Would you copy each line of the data below that has "Resolution"?
"""
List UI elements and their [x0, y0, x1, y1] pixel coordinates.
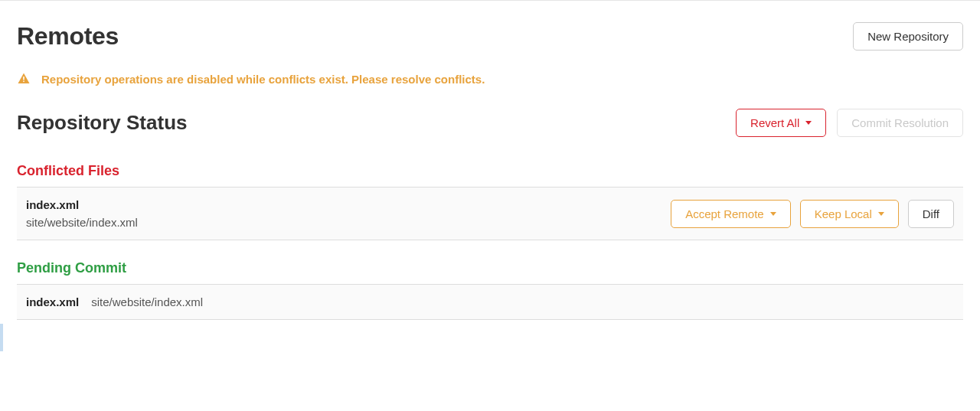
chevron-down-icon [770, 212, 776, 216]
file-name: index.xml [26, 198, 138, 211]
accept-remote-label: Accept Remote [685, 208, 764, 220]
new-repository-button[interactable]: New Repository [853, 22, 963, 51]
pending-file-row: index.xml site/website/index.xml [17, 284, 963, 320]
file-info: index.xml site/website/index.xml [26, 295, 203, 308]
warning-triangle-icon [17, 72, 31, 86]
warning-message: Repository operations are disabled while… [41, 73, 485, 86]
revert-all-button[interactable]: Revert All [736, 109, 826, 137]
repository-status-title: Repository Status [17, 111, 188, 135]
conflicted-files-section: Conflicted Files index.xml site/website/… [17, 163, 963, 240]
conflicted-file-row: index.xml site/website/index.xml Accept … [17, 187, 963, 240]
accept-remote-button[interactable]: Accept Remote [671, 200, 791, 228]
conflict-row-actions: Accept Remote Keep Local Diff [671, 200, 954, 228]
file-path: site/website/index.xml [26, 216, 138, 229]
main-container: Remotes New Repository Repository operat… [0, 1, 980, 320]
conflicted-files-title: Conflicted Files [17, 163, 963, 179]
keep-local-button[interactable]: Keep Local [800, 200, 899, 228]
status-row: Repository Status Revert All Commit Reso… [17, 109, 963, 137]
page-title: Remotes [17, 22, 119, 51]
status-actions: Revert All Commit Resolution [736, 109, 963, 137]
keep-local-label: Keep Local [815, 208, 872, 220]
svg-rect-1 [23, 81, 24, 83]
file-info: index.xml site/website/index.xml [26, 198, 138, 229]
conflict-warning: Repository operations are disabled while… [17, 72, 963, 86]
svg-rect-0 [23, 77, 24, 80]
new-repository-label: New Repository [867, 31, 949, 42]
file-path: site/website/index.xml [91, 295, 203, 308]
left-accent-bar [0, 324, 3, 351]
pending-commit-title: Pending Commit [17, 260, 963, 276]
commit-resolution-button: Commit Resolution [837, 109, 963, 137]
chevron-down-icon [805, 121, 812, 125]
commit-resolution-label: Commit Resolution [851, 117, 949, 129]
revert-all-label: Revert All [750, 117, 799, 129]
diff-button[interactable]: Diff [908, 200, 954, 228]
header-row: Remotes New Repository [17, 22, 963, 51]
chevron-down-icon [878, 212, 884, 216]
diff-label: Diff [923, 208, 939, 220]
file-name: index.xml [26, 295, 79, 308]
pending-commit-section: Pending Commit index.xml site/website/in… [17, 260, 963, 320]
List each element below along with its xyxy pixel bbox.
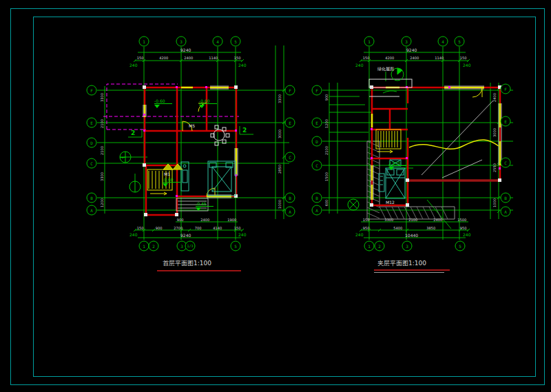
- axis-bubble: E: [501, 116, 511, 127]
- dim-text: 1500: [324, 172, 329, 181]
- left-plan-detail-markers: [120, 152, 141, 192]
- level-line: [154, 103, 172, 104]
- level-line: [196, 206, 214, 207]
- edge-tag: 240: [238, 63, 246, 68]
- axis-bubble: E: [87, 118, 97, 128]
- level-line: [163, 182, 180, 183]
- right-plan-roof-lines: [409, 87, 499, 178]
- axis-bubble: F: [501, 84, 511, 94]
- dim-text: 1140: [435, 56, 444, 60]
- dim-text: 2400: [433, 218, 442, 222]
- axis-bubble: F: [312, 85, 322, 96]
- dim-text: 3000: [492, 128, 497, 137]
- dim-text: 700: [194, 226, 201, 230]
- right-plan-windows: [371, 86, 501, 200]
- dim-overall-bottom: 10440: [405, 233, 418, 238]
- plan-linework: [0, 0, 551, 392]
- dim-text: 900: [324, 94, 329, 101]
- dim-text: 2400: [492, 93, 497, 102]
- axis-bubble: B: [312, 193, 322, 203]
- dim-text: 150: [233, 56, 240, 60]
- dim-chain-bottom-1: 150 3300 2100 2400 1500: [362, 217, 467, 222]
- axis-bubble: C: [285, 152, 295, 163]
- dim-text: 1140: [209, 56, 218, 60]
- axis-bubble: F: [285, 85, 295, 96]
- dim-chain-left: 900 1200 2100 1500 600: [324, 95, 329, 205]
- title-underline-2: [374, 272, 444, 273]
- level-line: [199, 103, 217, 104]
- dim-text: 150: [137, 56, 144, 60]
- plan-title: 首层平面图1:100: [163, 260, 211, 267]
- right-plan-canopy: [369, 79, 412, 96]
- cad-sheet: 1 3 4 5 1 2 3 1/3 5 F E D C B A F E C B …: [0, 0, 551, 392]
- dim-text: 2400: [185, 56, 194, 60]
- edge-tag: 240: [129, 63, 137, 68]
- dim-text: 950: [363, 226, 370, 230]
- axis-bubble: B: [285, 193, 295, 203]
- dim-text: 1000: [278, 200, 282, 209]
- dim-text: 900: [177, 218, 184, 222]
- level-triangle-icon: [163, 183, 168, 187]
- dim-text: 1900: [227, 218, 236, 222]
- level-triangle-icon: [154, 105, 160, 108]
- dim-chain-top: 150 4200 2400 1140 150: [362, 55, 467, 60]
- dim-text: 2700: [174, 226, 183, 230]
- door-tag: M12: [386, 200, 395, 205]
- dim-text: 2100: [324, 146, 329, 155]
- title-underline: [374, 269, 450, 271]
- axis-bubble: E: [312, 118, 322, 128]
- dim-text: 150: [459, 56, 466, 60]
- axis-bubble: 5: [455, 37, 465, 47]
- dim-text: 150: [233, 226, 240, 230]
- dim-text: 2400: [201, 218, 210, 222]
- left-plan-sofa-set: [181, 161, 236, 196]
- dim-text: 3300: [278, 94, 282, 103]
- edge-tag: 240: [129, 233, 137, 237]
- dim-text: 3300: [100, 93, 104, 102]
- axis-bubble: 2: [149, 241, 159, 251]
- dim-chain-right: 2400 3000 2550 1000: [492, 95, 497, 205]
- dim-text: 3300: [100, 172, 104, 181]
- edge-tag: 240: [463, 63, 470, 68]
- section-tag: 2: [242, 127, 247, 134]
- right-plan-grid: [322, 47, 513, 240]
- axis-bubble: C: [501, 158, 511, 168]
- axis-bubble: B: [87, 193, 97, 203]
- dim-text: 1200: [100, 198, 104, 207]
- axis-bubble: 1: [139, 37, 149, 47]
- axis-bubble: E: [285, 118, 295, 128]
- axis-bubble: B: [501, 193, 511, 203]
- axis-bubble: 3: [176, 37, 187, 47]
- dim-chain-left: 3300 2100 2100 3300 1200: [99, 95, 105, 205]
- dim-text: 2400: [410, 56, 419, 60]
- level-triangle-icon: [199, 105, 205, 108]
- axis-bubble: 4: [438, 37, 448, 47]
- dim-text: 2550: [492, 163, 497, 172]
- edge-tag: 240: [463, 233, 470, 237]
- axis-bubble: 1: [139, 241, 149, 251]
- dim-text: 600: [324, 200, 329, 207]
- canopy-label: 绿化屋面: [377, 67, 394, 71]
- door-tag: M1: [164, 172, 170, 176]
- dim-text: 150: [137, 226, 144, 230]
- axis-bubble: 2: [375, 241, 385, 251]
- axis-bubble: 5: [455, 241, 466, 251]
- dim-chain-bottom-2: 150 900 2700 700 4140 150: [136, 225, 241, 230]
- dim-text: 4140: [213, 226, 222, 230]
- plan-title: 夹层平面图1:100: [377, 260, 426, 267]
- dim-text: 4200: [159, 56, 168, 60]
- level-line: [388, 165, 406, 166]
- axis-bubble: D: [312, 136, 322, 147]
- axis-bubble: A: [312, 205, 322, 216]
- dim-text: 1200: [324, 119, 329, 128]
- axis-bubble: 3: [402, 241, 413, 251]
- level-marker: -0.60: [163, 178, 180, 187]
- section-tag: 2: [131, 130, 135, 136]
- axis-bubble: A: [285, 207, 295, 217]
- dim-text: 900: [155, 226, 162, 230]
- axis-bubble: 1/3: [185, 241, 196, 251]
- axis-bubble: 3: [402, 37, 412, 47]
- dim-text: 950: [459, 226, 466, 230]
- dim-text: 1000: [492, 198, 497, 207]
- dim-chain-bottom-1: 900 2400 1900: [176, 217, 237, 222]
"""
**SOLVED PROBLEM:**
status-actions: Revert All Commit Resolution [736, 109, 963, 137]
commit-resolution-button: Commit Resolution [837, 109, 963, 137]
commit-resolution-label: Commit Resolution [851, 117, 949, 129]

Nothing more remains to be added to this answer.